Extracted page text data
****
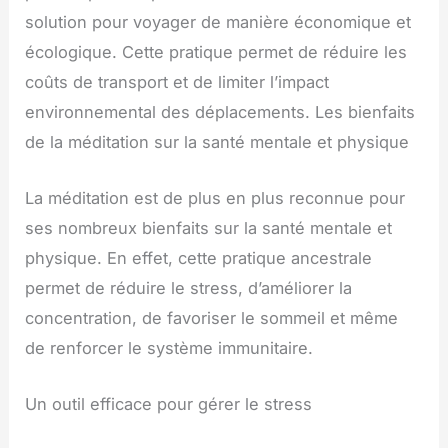
solution pour voyager de manière économique et
écologique. Cette pratique permet de réduire les
coûts de transport et de limiter l’impact
environnemental des déplacements. Les bienfaits
de la méditation sur la santé mentale et physique
La méditation est de plus en plus reconnue pour
ses nombreux bienfaits sur la santé mentale et
physique. En effet, cette pratique ancestrale
permet de réduire le stress, d’améliorer la
concentration, de favoriser le sommeil et même
de renforcer le système immunitaire.
Un outil efficace pour gérer le stress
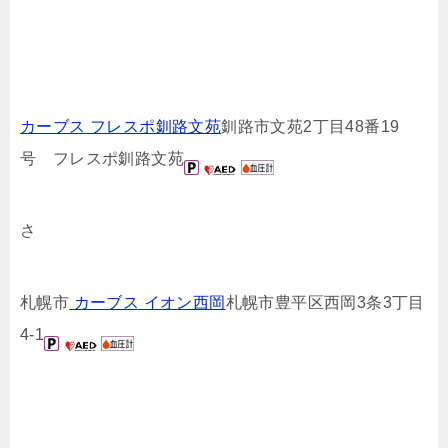
カーブス フレスポ釧路文苑
釧路市文苑2丁目48番19
号 フレスポ釧路文苑
さ
札幌市
カーブス イオン西岡
札幌市豊平区西岡3条3丁目
4-1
****
[The task] Each line from the one containing "ses nombreux bienfaits" down to the final line of the records above must be reproduced exactly; no pictures go into the copy.

[Reply]
ses nombreux bienfaits sur la santé mentale et
physique. En effet, cette pratique ancestrale
permet de réduire le stress, d’améliorer la
concentration, de favoriser le sommeil et même
de renforcer le système immunitaire.
Un outil efficace pour gérer le stress
カーブス フレスポ釧路文苑
釧路市文苑2丁目48番19
号 フレスポ釧路文苑
さ
札幌市
カーブス イオン西岡
札幌市豊平区西岡3条3丁目
4-1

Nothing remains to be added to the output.